(Work order): Retype all the data word for word.

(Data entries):
======

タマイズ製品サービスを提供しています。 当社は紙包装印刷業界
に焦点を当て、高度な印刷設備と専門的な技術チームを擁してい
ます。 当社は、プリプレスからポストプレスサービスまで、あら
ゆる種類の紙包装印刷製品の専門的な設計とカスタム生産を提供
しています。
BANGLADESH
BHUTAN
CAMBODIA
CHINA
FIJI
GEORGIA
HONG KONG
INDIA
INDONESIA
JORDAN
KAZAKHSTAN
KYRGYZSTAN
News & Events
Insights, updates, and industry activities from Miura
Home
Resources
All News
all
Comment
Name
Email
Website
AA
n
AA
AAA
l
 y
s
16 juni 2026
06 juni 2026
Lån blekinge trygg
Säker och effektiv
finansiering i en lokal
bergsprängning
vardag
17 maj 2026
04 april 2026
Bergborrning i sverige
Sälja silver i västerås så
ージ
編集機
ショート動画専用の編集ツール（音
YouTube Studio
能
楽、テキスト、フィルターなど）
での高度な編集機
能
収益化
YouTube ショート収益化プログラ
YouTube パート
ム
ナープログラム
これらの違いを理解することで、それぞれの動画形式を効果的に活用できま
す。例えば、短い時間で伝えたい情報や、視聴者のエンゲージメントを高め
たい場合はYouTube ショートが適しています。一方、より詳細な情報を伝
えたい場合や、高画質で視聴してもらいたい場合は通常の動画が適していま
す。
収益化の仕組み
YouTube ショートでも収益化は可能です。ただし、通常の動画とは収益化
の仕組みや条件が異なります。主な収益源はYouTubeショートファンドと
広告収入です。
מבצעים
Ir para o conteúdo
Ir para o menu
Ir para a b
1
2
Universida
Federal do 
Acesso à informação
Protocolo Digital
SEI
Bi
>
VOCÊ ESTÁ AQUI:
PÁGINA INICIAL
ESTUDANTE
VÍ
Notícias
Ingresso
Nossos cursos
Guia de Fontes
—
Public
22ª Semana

======

(Task solution):
タマイズ製品サービスを提供しています。 当社は紙包装印刷業界
に焦点を当て、高度な印刷設備と専門的な技術チームを擁してい
ます。 当社は、プリプレスからポストプレスサービスまで、あら
ゆる種類の紙包装印刷製品の専門的な設計とカスタム生産を提供
しています。
BANGLADESH
BHUTAN
CAMBODIA
CHINA
FIJI
GEORGIA
HONG KONG
INDIA
INDONESIA
JORDAN
KAZAKHSTAN
KYRGYZSTAN
News & Events
Insights, updates, and industry activities from Miura
Home
Resources
All News
all
Comment
Name
Email
Website
AA
n
AA
AAA
l
 y
s
16 juni 2026
06 juni 2026
Lån blekinge trygg
Säker och effektiv
finansiering i en lokal
bergsprängning
vardag
17 maj 2026
04 april 2026
Bergborrning i sverige
Sälja silver i västerås så
ージ
編集機
ショート動画専用の編集ツール（音
YouTube Studio
能
楽、テキスト、フィルターなど）
での高度な編集機
能
収益化
YouTube ショート収益化プログラ
YouTube パート
ム
ナープログラム
これらの違いを理解することで、それぞれの動画形式を効果的に活用できま
す。例えば、短い時間で伝えたい情報や、視聴者のエンゲージメントを高め
たい場合はYouTube ショートが適しています。一方、より詳細な情報を伝
えたい場合や、高画質で視聴してもらいたい場合は通常の動画が適していま
す。
収益化の仕組み
YouTube ショートでも収益化は可能です。ただし、通常の動画とは収益化
の仕組みや条件が異なります。主な収益源はYouTubeショートファンドと
広告収入です。
מבצעים
Ir para o conteúdo
Ir para o menu
Ir para a b
1
2
Universida
Federal do 
Acesso à informação
Protocolo Digital
SEI
Bi
>
VOCÊ ESTÁ AQUI:
PÁGINA INICIAL
ESTUDANTE
VÍ
Notícias
Ingresso
Nossos cursos
Guia de Fontes
—
Public
22ª Semana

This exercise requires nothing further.